Extended Data Fig. 6 PTPN11 mutations confer venetoclax resistance.
a, Representative immunoblots depict induction of PTPN11 expression in cells transduced with inducible PTPN11 WT and A72D in the presence of Dox for 72 hours. The experiments were conducted twice independently with consistent results. b, The immunoblot shows the expression of BCL2 family pro-survival proteins in different leukemia cell lines. Blots are representative of two independent experiments with consistent results. c, The graphs demonstrate ABT-737 and AZD5991 AUCs in AML samples harboring PTPN11 mutations (N=12 and 7 samples for ABT-737 and AZD5991, respectively) compared to samples without PTPN11 mutations (N=224 and 200 samples for ABT-737 and AZD5991, respectively). d-e, Representative graphs depict the viabilities (mean from 3 technical replicates) of Molm13 cells expressing PTPN11 WT or A72D in the presence or absence of Dox and dose gradients of indicated drugs The upper panel d, is the constitutive transduction system, and the bottom e, is the Dox inducible transduction system.

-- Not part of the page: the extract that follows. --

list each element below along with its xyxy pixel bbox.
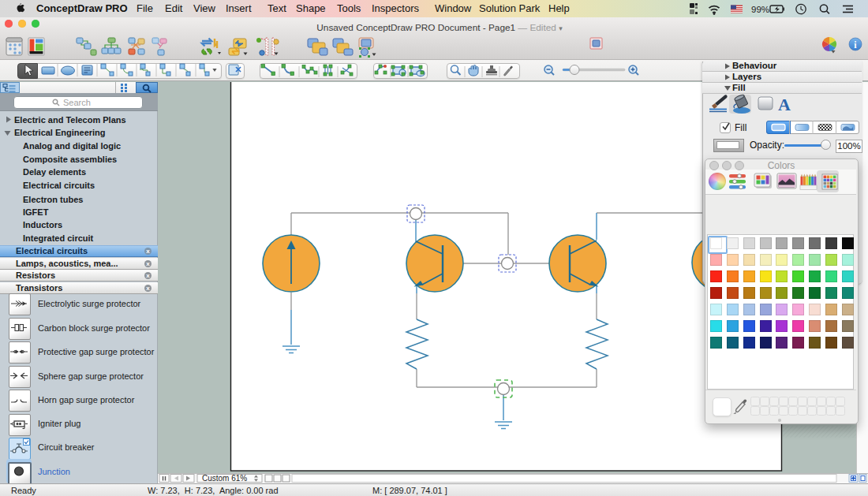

The constitutive transduction system experiment was conducted once. The Dox inducible transduction experiment was performed twice independently with consistent results. The numerical source data have been provided as Extended Source Data_ Extended Data Fig. 6d,e. f, Western blot images showing sustained pMCL1,BCL-xL and BCL-w expression of PTPN11 A72D expressing cells in a constitutive expression system (left) or a inducible expression system (right), when treated with venetoclax. Blots are representative of two independent experiments with consistent results. The image source data for Extended Data Fig. 6f has been provided as Source Data Extended Data Fig. 6.
Extended Data Fig. 7 Venetoclax and AZD5991 combination overcomes venetoclax resistance.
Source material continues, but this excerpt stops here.